Instructions to follow:
Where the data below has the string "sobre", return the whole line.

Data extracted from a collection
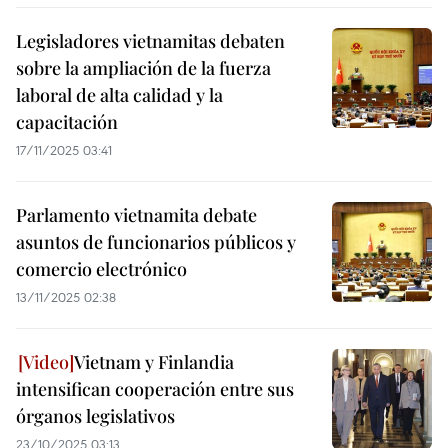
Legisladores vietnamitas debaten
sobre la ampliación de la fuerza
laboral de alta calidad y la
capacitación
17/11/2025 03:41
Parlamento vietnamita debate
asuntos de funcionarios públicos y
comercio electrónico
13/11/2025 02:38
Vietnam y Finlandia
intensifican cooperación entre sus
órganos legislativos
23/10/2025 03:13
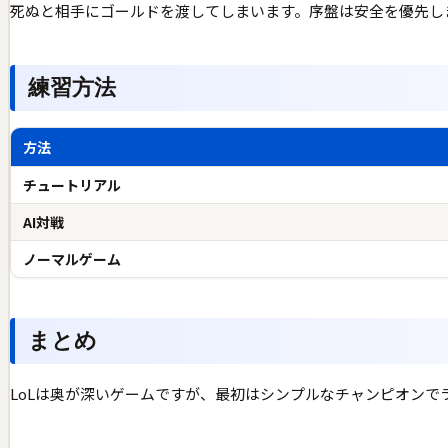
死ぬと相手にゴールドを渡してしまいます。序盤は安全を優先し
練習方法
方法
チュートリアル
AI対戦
ノーマルゲーム
まとめ
LoLは奥が深いゲームですが、最初はシンプルなチャンピオン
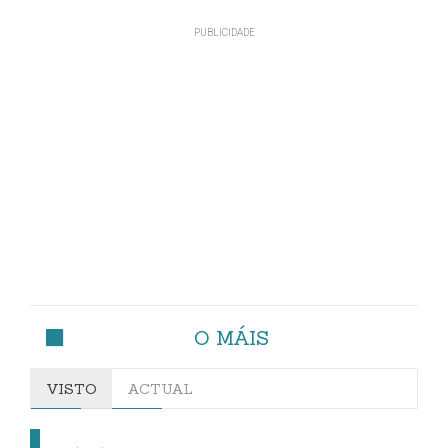
O MÁIS
VISTO
ACTUAL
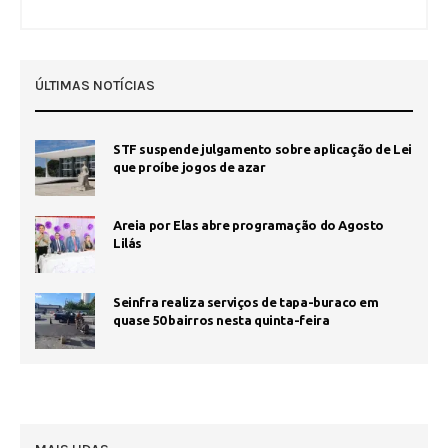
ÚLTIMAS NOTÍCIAS
STF suspende julgamento sobre aplicação de Lei
que proíbe jogos de azar
Areia por Elas abre programação do Agosto
Lilás
Seinfra realiza serviços de tapa-buraco em
quase 50 bairros nesta quinta-feira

Response to this task:
sobre la ampliación de la fuerza
STF suspende julgamento sobre aplicação de Lei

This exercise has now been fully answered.